Two Guernsey Deputies, reported as Carl Meerveld and Liam McKenna have tabled a last minute delay, known as a ‘sursis’, asking for more research before a vote is taken to changing the current abortion law.
As a result, the Guernsey Women’s Collective is organising a protest which will take place outside the Royal Court before the States sitting on 14th July.
In June 2020, Guernsey’s Committee for Health & Social Care (HSC) presented recommendations to the States of Deliberation to amend the current law (Abortion (Guernsey) Law, 1997).
The proposals were formulated using the guiding principles of the ‘partnership of purpose’ and following a review of abortion legislation in the Republic of Ireland and British jurisdictions, the most robust scientific evidence and consultations with health professionals. Public engagement was undertaken and found the majority of responses to be supportive of the Committee’s recommendations.
The Committee’s proposals were based on the premise that abortions in the Bailiwick should protect and promote the safety of those seeking them, and that the law should provide clarity and certainty for the medical profession by providing safe, well-regulated and equitable abortion services including:
- Removing the need for two medical practitioners to certify an abortion
- Increasing Guernsey’s gestational limits in line with those in England.
- Removing criminal sanctions relating to women in respect of ending, or attempting to end, her own pregnancy
- Allowing early medical abortion procedures to be completed at the woman’s home.
The review of the legislation also considered the right of a health professional to conscientiously object and opt out of abortion care because of personal beliefs. The right of conscientious objection still applies in the proposed legislation and includes a duty to refer a patient on to an equivalent practitioner without such an objection. This is in step with professional guidelines set by the British Medical Association, the Royal College of Nursing, the Nursing and Midwifery Council and the General Medical Council.
Deputy Tina Bury, Vice-President of the Committee for Health & Social Care said: “Despite not being a member of the Assembly last political term, I am acutely aware of the significant professional and public consultation that went into developing the proposals to amend the 1997 Abortion Law.
“It is disappointing that a Sursis Motive has been laid to review the work undertaken to modernise the Bailiwick’s abortion legislation. Further research and consultation will yield the same recommendations due to how recently the research and consultation was carried out. In addition, all this does is push this issue further down the road and, in the meantime, the Bailiwick fails to provide fair access to care that meets the needs of the service user.”

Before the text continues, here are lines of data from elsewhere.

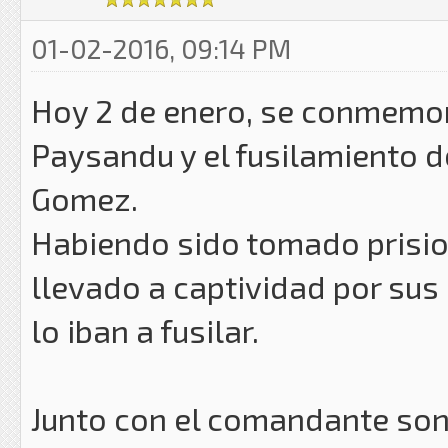
01-02-2016, 09:14 PM
Hoy 2 de enero, se conmemora
Paysandu y el fusilamiento 
Gomez.
Habiendo sido tomado prisione
llevado a captividad por su
lo iban a fusilar.
Junto con el comandante son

In parallel with these proposals, HSC has worked with colleagues on the Committee for Employment and Social Security to include free contraceptives for under 21s in Guernsey and Alderney since 2018 to support young people to choose a method of contraception that is suitable for them and, therefore, reduce the likelihood of an unwanted pregnancy.
Deputy Bury said: ‘This is an extremely emotive subject and one which should be debated respectfully. No one should assume that a person seeking an abortion does so lightly. These decisions live with that individual for the rest of their lives. To know that your choices are limited due to an outdated piece of legislation is unacceptable in 2021. At the heart of the proposals debated in 2020 was the provision of safe and equitable services. The current law does not enable this to happen.’